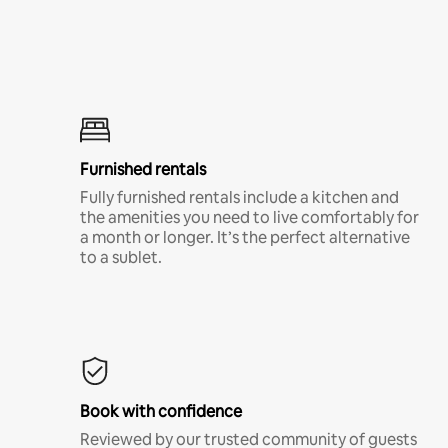
Furnished rentals
Fully furnished rentals include a kitchen and
the amenities you need to live comfortably for
a month or longer. It’s the perfect alternative
to a sublet.
Book with confidence
Reviewed by our trusted community of guests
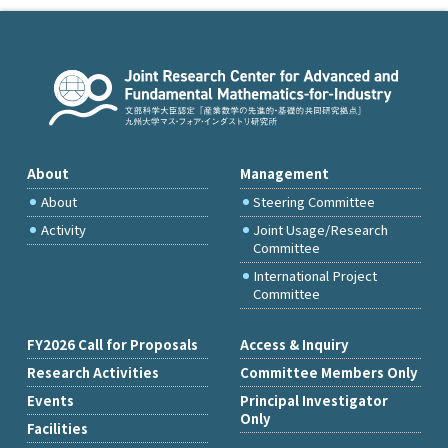
About
Management
About
Steering Committee
Activity
Joint Usage/Research
Committee
International Project
Committee
FY2026 Call for Proposals
Access & Inquiry
Research Activities
Committee Members Only
Events
Principal Investigator
Only
Facilities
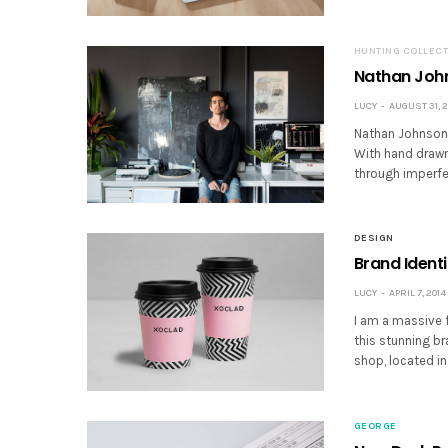
HUNTING COLLECT
Nathan John
LUCY
AUGUST 31, 2
Nathan Johnson i
With hand drawn 
through imperfe
DESIGN
Brand Ident
LUCY
APRIL 7, 2014
I am a massive f
this stunning b
shop, located in
GEORGE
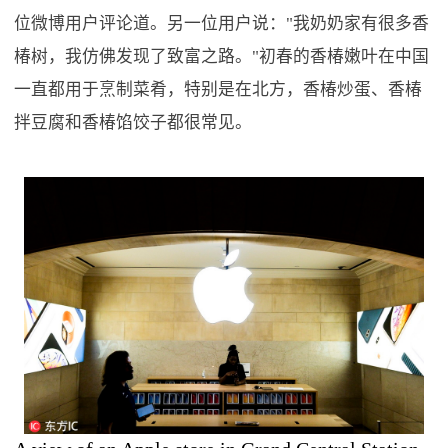
位微博用户评论道。另一位用户说："我奶奶家有很多香
椿树，我仿佛发现了致富之路。"初春的香椿嫩叶在中国
一直都用于烹制菜肴，特别是在北方，香椿炒蛋、香椿
拌豆腐和香椿馅饺子都很常见。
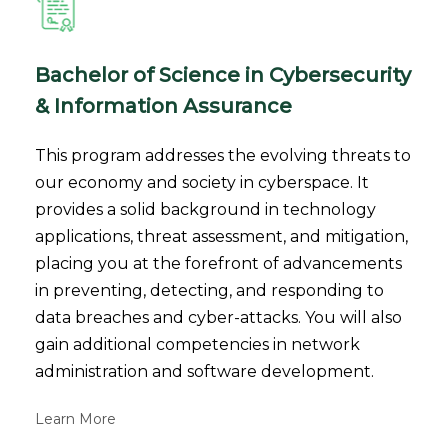
Bachelor of Science in Cybersecurity
& Information Assurance
This program addresses the evolving threats to
our economy and society in cyberspace. It
provides a solid background in technology
applications, threat assessment, and mitigation,
placing you at the forefront of advancements
in preventing, detecting, and responding to
data breaches and cyber-attacks. You will also
gain additional competencies in network
administration and software development.
Learn More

- Work instruction
Show every line of the data in which the word "Committee" appears.

- Output below
Steering Committee
Committee
Committee
Committee Members Only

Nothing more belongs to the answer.